Muchos de esos llamados viejos han comenzado a levantar voces en contra de la discriminación de la que diariamente son objetos. Porque es muy distinto que alguien te ceda el asiento en el bus, lo que se agradece, a que un pobre infeliz que no te llega ni a los talones, desautorice tu opinión “insultándote” con el epíteto de viejo. A esos desalmados hay que enfrentarlos, estén donde estén y darles duro en el único idioma que conocen, el de su propia ruindad. Más difícil es, sin embargo, enfrentar a otro tipo de discriminación, sutil y más peligrosa. Me refiero a los que ubican a los seres viejos en un determinado rol sociocultural.

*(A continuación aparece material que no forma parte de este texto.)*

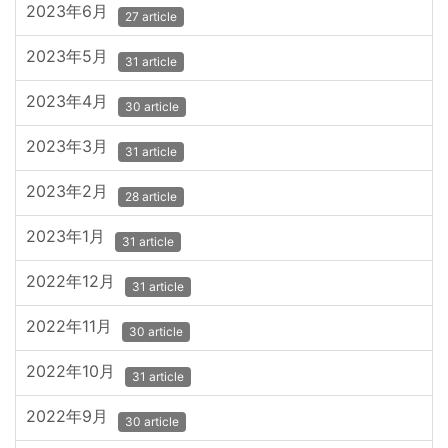
2023年6月
27 article
2023年5月
31 article
2023年4月
30 article
2023年3月
31 article
2023年2月
28 article
2023年1月
31 article
2022年12月
31 article
2022年11月
30 article
2022年10月
31 article
2022年9月
30 article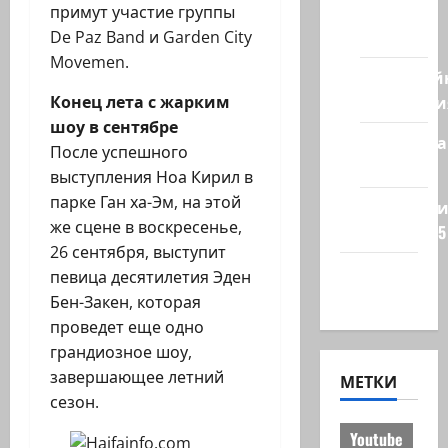
из
примут участие группы
стран
De Paz Band и Garden City
Movemen.
Кибервой
Технологи
Конец лета с жарким
шоу в сентябре
Полемика
После успешного
на сайте
выступления Ноа Кирил в
парке Ган ха-Эм, на этой
Редколеги
же сцене в воскресенье,
сайта 2025
26 сентября, выступит
Хайфа
певица десятилетия Эден
новости
Бен-Закен, которая
проведет еще одно
грандиозное шоу,
завершающее летний
МЕТКИ
сезон.
Youtube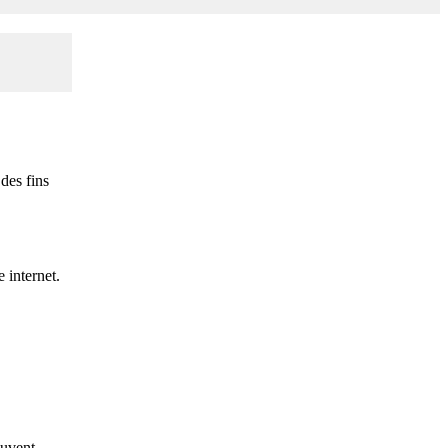
des fins
 internet.
euvent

Los griegos antiguos por ejemplo, fundaron el llamado “concejo de ancianos” a los que teóricamente los dirigentes de la polis debían recurrir antes de tomar decisiones. Sin embargo, puedo asegurarlo, en ninguna de las grandes decisiones atenienses, los viejos fueron consultados. Los tenían ahí, enclaustrados, como representación simbólica del pasado. Tal vez desde ese tiempo surgió el mito de que los viejos somos portadores de experiencias, de sabiduría y de buen juicio. Radical mentira. Los viejos nos equivocamos tanto como los jóvenes. Hay viejos inteligentes y viejos brutos. Hay viejos buenos y viejos hijos de puta. No es cierto que tenemos más experiencia porque cada experiencia es nueva o sino no sería experiencia. En fin, no somos diferentes a los más jóvenes. Solo somos diferentes entre sí.

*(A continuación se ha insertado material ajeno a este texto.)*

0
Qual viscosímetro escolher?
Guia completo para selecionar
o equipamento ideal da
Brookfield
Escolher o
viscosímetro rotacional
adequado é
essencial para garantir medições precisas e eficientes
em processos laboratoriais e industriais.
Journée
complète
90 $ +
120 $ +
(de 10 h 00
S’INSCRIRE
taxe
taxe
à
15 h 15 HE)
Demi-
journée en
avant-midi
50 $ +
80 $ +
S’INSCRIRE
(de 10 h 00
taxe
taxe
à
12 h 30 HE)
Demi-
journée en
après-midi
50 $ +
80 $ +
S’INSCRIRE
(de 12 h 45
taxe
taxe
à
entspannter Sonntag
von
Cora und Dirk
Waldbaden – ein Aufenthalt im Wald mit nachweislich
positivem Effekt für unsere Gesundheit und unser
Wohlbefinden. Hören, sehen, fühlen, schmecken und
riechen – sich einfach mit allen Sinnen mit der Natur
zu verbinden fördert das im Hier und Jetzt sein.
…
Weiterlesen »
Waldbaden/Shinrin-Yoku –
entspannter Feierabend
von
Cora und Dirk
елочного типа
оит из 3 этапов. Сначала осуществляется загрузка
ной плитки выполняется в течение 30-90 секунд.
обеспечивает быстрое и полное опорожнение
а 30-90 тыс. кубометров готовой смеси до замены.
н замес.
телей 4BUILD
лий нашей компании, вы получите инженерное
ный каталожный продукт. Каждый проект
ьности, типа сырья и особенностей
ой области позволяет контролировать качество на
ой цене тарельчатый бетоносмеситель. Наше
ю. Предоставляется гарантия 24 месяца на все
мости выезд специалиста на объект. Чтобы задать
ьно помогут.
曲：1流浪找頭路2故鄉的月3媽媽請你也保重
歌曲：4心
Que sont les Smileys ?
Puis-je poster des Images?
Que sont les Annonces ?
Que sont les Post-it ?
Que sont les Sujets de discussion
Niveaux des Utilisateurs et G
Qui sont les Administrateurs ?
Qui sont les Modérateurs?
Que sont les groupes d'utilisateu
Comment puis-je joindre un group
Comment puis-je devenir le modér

Si Rimbaud escribió sus más bellos versos antes de cumplir veinte años o Vargas Llosa una de sus mejores novelas después de los ochenta, son hechos que no tienen nada que ver con la edad sino con las particularidades de esas personas. Por eso mismo, no exigimos más respeto que el que se debe a toda persona por el hecho de estar viva, no por haber vivido más o menos. Y si merecemos alguna consideración, será por lo que hemos hecho o no hecho, por nuestros errores y nuestros aciertos, en fin, por lo que somos. No queremos ser reducidos a “abuelitos buenos” ni que nadie nos cuide si no estamos enfermos de gravedad.
Hay países donde - voy a decirlo en chileno clásico - ahuevonan a los viejos. Y todavía peor: hay viejos que se dejan ahuevonar, asumiendo con alevosía el papel de viejos huevones. A esos también hay que denunciarlos. Contra toda discriminación hay que protestar, tanto en contra de la mala como en contra de la buena. Y esta última puede ser peor que la mala. La vejez no es un infierno ni una edad dorada, como dicen los siúticos. Es un tiempo como cada tiempo. Nada más.
¿Y la muerte? Da igual: de este mundo nadie sale vivo.